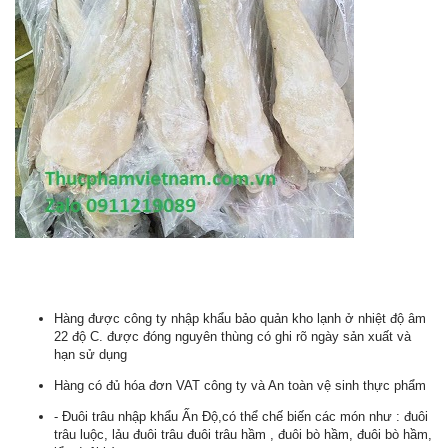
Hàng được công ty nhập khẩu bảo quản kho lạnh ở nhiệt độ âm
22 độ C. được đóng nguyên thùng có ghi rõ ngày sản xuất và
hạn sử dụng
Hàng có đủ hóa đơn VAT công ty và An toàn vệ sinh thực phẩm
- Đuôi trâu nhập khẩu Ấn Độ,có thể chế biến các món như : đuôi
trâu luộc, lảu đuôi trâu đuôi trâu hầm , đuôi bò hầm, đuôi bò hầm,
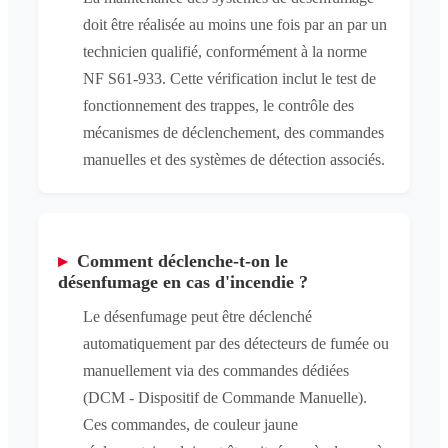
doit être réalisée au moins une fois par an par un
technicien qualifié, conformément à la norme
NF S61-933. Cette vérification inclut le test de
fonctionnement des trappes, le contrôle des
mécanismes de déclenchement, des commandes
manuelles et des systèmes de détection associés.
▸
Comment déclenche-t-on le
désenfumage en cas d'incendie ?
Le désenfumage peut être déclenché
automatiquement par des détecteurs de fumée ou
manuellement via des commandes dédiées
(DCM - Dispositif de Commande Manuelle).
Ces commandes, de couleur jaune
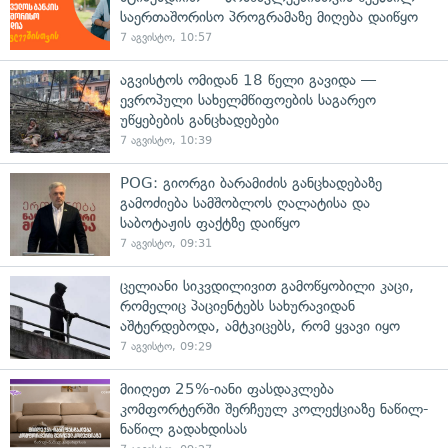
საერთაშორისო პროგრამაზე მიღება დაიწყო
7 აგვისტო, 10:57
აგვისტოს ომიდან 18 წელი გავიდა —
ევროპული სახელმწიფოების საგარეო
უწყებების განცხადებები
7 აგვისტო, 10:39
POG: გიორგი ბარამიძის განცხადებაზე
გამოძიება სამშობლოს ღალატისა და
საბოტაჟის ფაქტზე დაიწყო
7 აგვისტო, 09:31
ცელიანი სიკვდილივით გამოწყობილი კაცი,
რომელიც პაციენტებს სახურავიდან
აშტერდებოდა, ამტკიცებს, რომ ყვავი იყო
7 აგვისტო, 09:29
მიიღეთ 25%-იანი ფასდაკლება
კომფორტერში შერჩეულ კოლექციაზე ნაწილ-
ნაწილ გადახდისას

#####

This exercise needs every line of the listing that contains the word "công".

▶ **ANSWER BOX**:
Hàng được công ty nhập khẩu bảo quản kho lạnh ở nhiệt độ âm
Hàng có đủ hóa đơn VAT công ty và An toàn vệ sinh thực phẩm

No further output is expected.